Digitalisierungsindex der deutschen Wirtschaft

Der Digitalisierungsindex stieg 2022 nur geringfügig von 107,9 auf 108,9 Punkte. Der Index wird vom IW Köln im Auftrag des Bundeswirtschaftsministeriums erhoben und misst den Digitalisierungsgrad der Wirtschaft am Standort Deutschland mithilfe von 37 Indikatoren, die verschiedene Dimensionen der Digitalisierung abbilden.

Die Wirtschaft in Deutschland ist im Jahr 2022 im Vergleich zum Vorjahr nur geringfügig digitaler geworden. Das zeigt der Digitalisierungsindex des Bundesministeriums für Wirtschaft und Klimaschutz in Zusammenarbeit mit dem IW Köln. Der Indexwert stieg 2022 von 107,9 auf 108,9 Punkte. Nach dem starken Anstieg im Jahr 2021 stagniert die Digitalisierung nun also.

Große Unternehmen, die IKT-Branche und die Bundeslandgruppe Süd (Baden-Württemberg und Bayern) sind wie auch im Vorjahr deutliche Digitalisierungsvorreiter. Auf der Indexebene der Regionstypen lösen Kernstädte die Agglomerationen an der Spitze ab. Kleine Unternehmen, das Sonstige Produzierende Gewerbe und die geringverdichteten ländlichen Räume haben wie auch schon im Jahr 2021 am meisten Aufholbedarf.

Coronapandemie hat (noch) nicht zu nachhaltigem Digitalisierungsschub geführt

Das Digitalisierungsmomentum der Coronapandemie hat noch nicht zu einem umfassenden und nachhaltigen Digitalisierungsschub in der deutschen Wirtschaft geführt. Wegen der Konfluenz verschiedener Krisen, darunter die Energiekrise, die Lieferkettenschwierigkeiten und die Preisentwicklung, und der somit fortbestehenden Ausnahmesituation ist jedoch nicht auszuschließen, dass ein solcher Schub noch ausgelöst wird. Dafür müssten sich der starke Kostendruck und die Unsicherheiten, denen Unternehmen gegenwärtig gegenüberstehen, verringern. Dann werden die Unternehmen wieder mehr Investitionsspielraum haben, um weiterreichende Digitalisierungsprojekte voranzutreiben.

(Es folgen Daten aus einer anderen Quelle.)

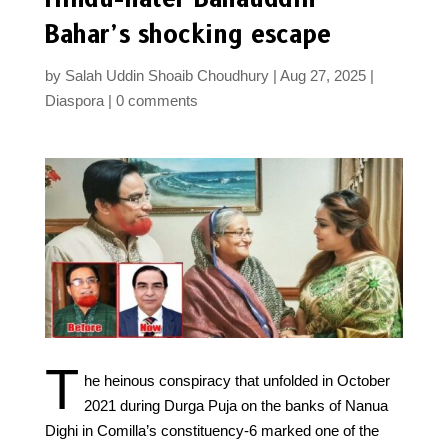
Bahar’s shocking escape
by
Salah Uddin Shoaib Choudhury
Aug 27, 2025
Diaspora
0 comments
T
he heinous conspiracy that unfolded in October
2021 during Durga Puja on the banks of Nanua
Dighi in Comilla’s constituency-6 marked one of the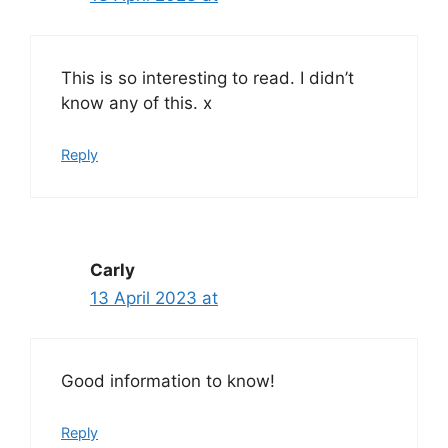
This is so interesting to read. I didn’t
know any of this. x
Reply
Carly
13 April 2023 at
Good information to know!
Reply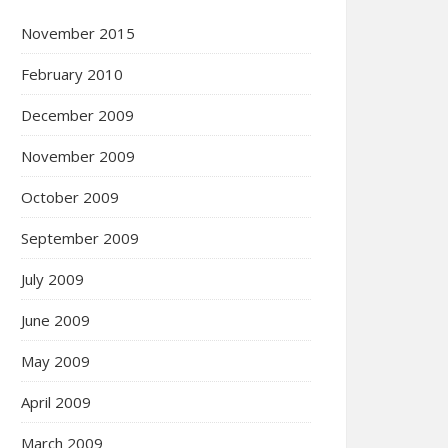
November 2015
February 2010
December 2009
November 2009
October 2009
September 2009
July 2009
June 2009
May 2009
April 2009
March 2009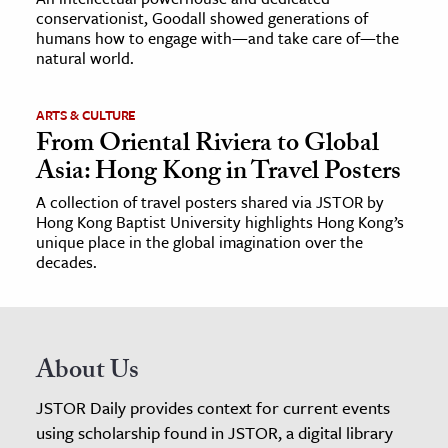
conservationist, Goodall showed generations of
humans how to engage with—and take care of—the
natural world.
ARTS & CULTURE
From Oriental Riviera to Global
Asia: Hong Kong in Travel Posters
A collection of travel posters shared via JSTOR by
Hong Kong Baptist University highlights Hong Kong’s
unique place in the global imagination over the
decades.
About Us
JSTOR Daily provides context for current events
using scholarship found in JSTOR, a digital library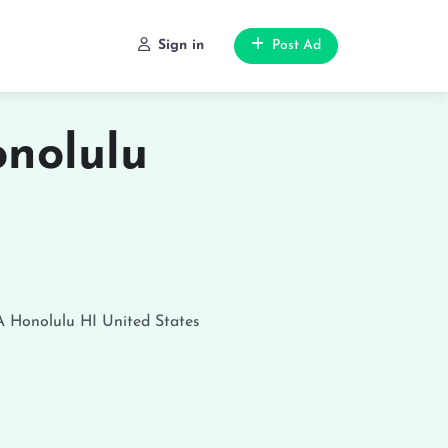
Sign in
Post Ad
nolulu
A
Honolulu
HI
United States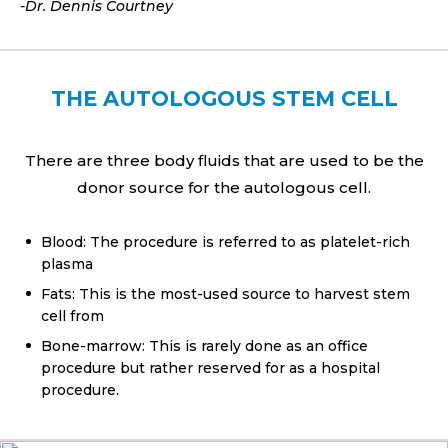
-Dr. Dennis Courtney
THE AUTOLOGOUS STEM CELL
There are three body fluids that are used to be the
donor source for the autologous cell.
Blood: The procedure is referred to as platelet-rich
plasma
Fats: This is the most-used source to harvest stem
cell from
Bone-marrow: This is rarely done as an office
procedure but rather reserved for as a hospital
procedure.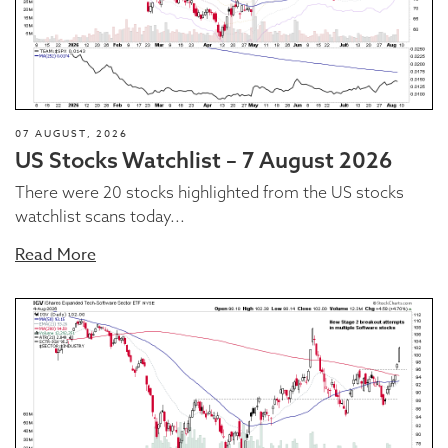
07 AUGUST, 2026
US Stocks Watchlist – 7 August 2026
There were 20 stocks highlighted from the US stocks
watchlist scans today...
Read More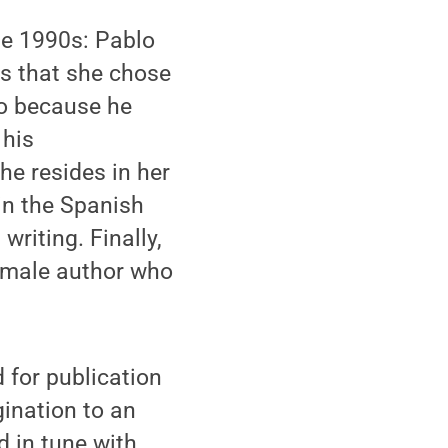
the 1990s: Pablo
ns that she chose
so because he
 his
e resides in her
in the Spanish
writing. Finally,
female author who
d for publication
gination to an
d in tune with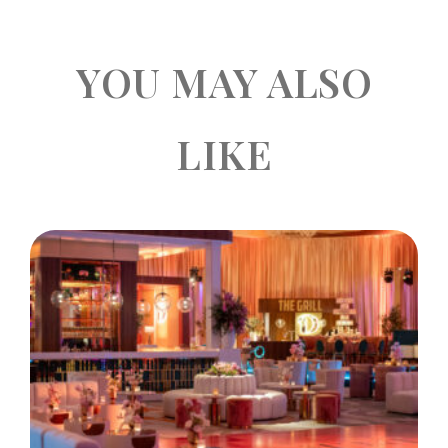
YOU MAY ALSO
LIKE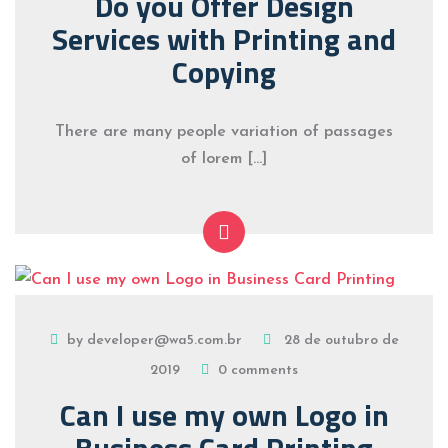
Do you Offer Design
Services with Printing and
Copying
There are many people variation of passages
of lorem […]
by developer@wa5.com.br
28 de outubro de
2019
0 comments
Can I use my own Logo in
Business Card Printing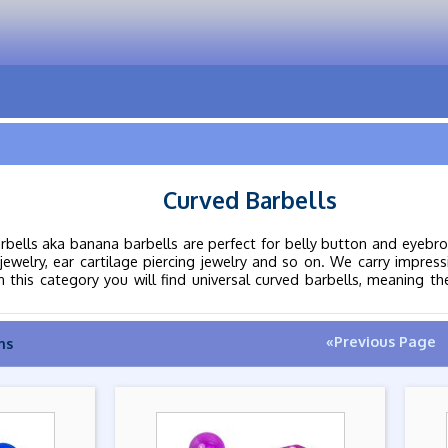
Curved Barbells
rbells aka banana barbells are perfect for belly button and eyebrow
jewelry, ear cartilage piercing jewelry and so on. We carry impress
this category you will find universal curved barbells, meaning they
«Previous Page
ms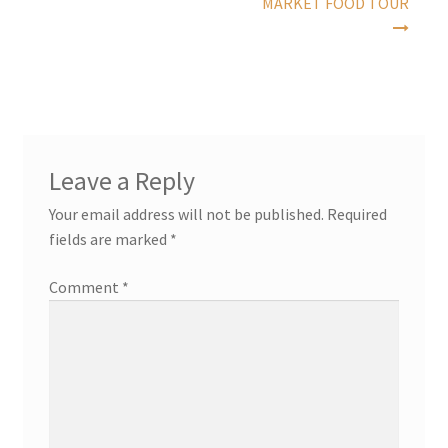
MARKET FOOD TOUR
Leave a Reply
Your email address will not be published.
Required
fields are marked
*
Comment
*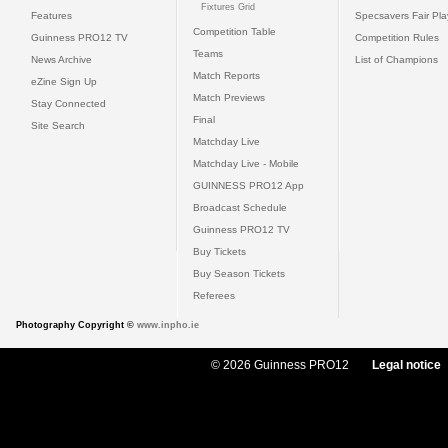
Fixtures Grid
Features
Specsavers Fair Pl
Competition Table
Guinness PRO12 TV
Competition Rules
Teams
News Archive
List of Champions
Match Reports
eZine Sign Up
Match Previews
Stay Connected
Final
Site Search
Matchday Live
Matchday Live - Mobile
GUINNESS PRO12 App
Broadcast Schedule
Guinness PRO12 TV
Buy Tickets
Buy Season Tickets
Referees
Photography Copyright ©
www.inpho.ie
© 2026 Guinness PRO12
Legal notice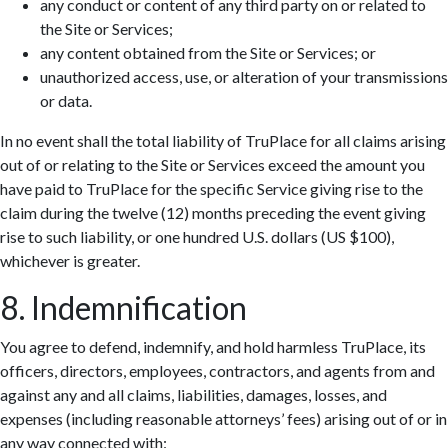
any conduct or content of any third party on or related to
the Site or Services;
any content obtained from the Site or Services; or
unauthorized access, use, or alteration of your transmissions
or data.
In no event shall the total liability of TruPlace for all claims arising
out of or relating to the Site or Services exceed the amount you
have paid to TruPlace for the specific Service giving rise to the
claim during the twelve (12) months preceding the event giving
rise to such liability, or one hundred U.S. dollars (US $100),
whichever is greater.
8. Indemnification
You agree to defend, indemnify, and hold harmless TruPlace, its
officers, directors, employees, contractors, and agents from and
against any and all claims, liabilities, damages, losses, and
expenses (including reasonable attorneys’ fees) arising out of or in
any way connected with:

Welche Indikatoren in den Digitalisierungsindex einfließen

Der Digitalisierungsindex misst den Stand der Digitalisierung der Wirtschaft am Standort Deutschland mithilfe von 37 Indikatoren, die jeweils verschiedene Dimensionen der Digitalisierung abbilden. Die 37 Indikatoren verteilen sich auf zwei Subindizes: unternehmensinterne und unternehmensexterne Faktoren. Diese beiden Subindizes beinhalten jeweils fünf Kategorien. Zum unternehmensinternen Subindex gehören die Kategorien Prozesse, Produkte, Geschäftsmodelle, Qualifizierung und Forschungs- und Innovationsaktivitäten. Die Kategorien Technische Infrastruktur, Administrativ-rechtliche Rahmenbedingungen, Gesellschaft, Humankapital und Innovationslandschaft zählen zum unternehmensexternen Subindex.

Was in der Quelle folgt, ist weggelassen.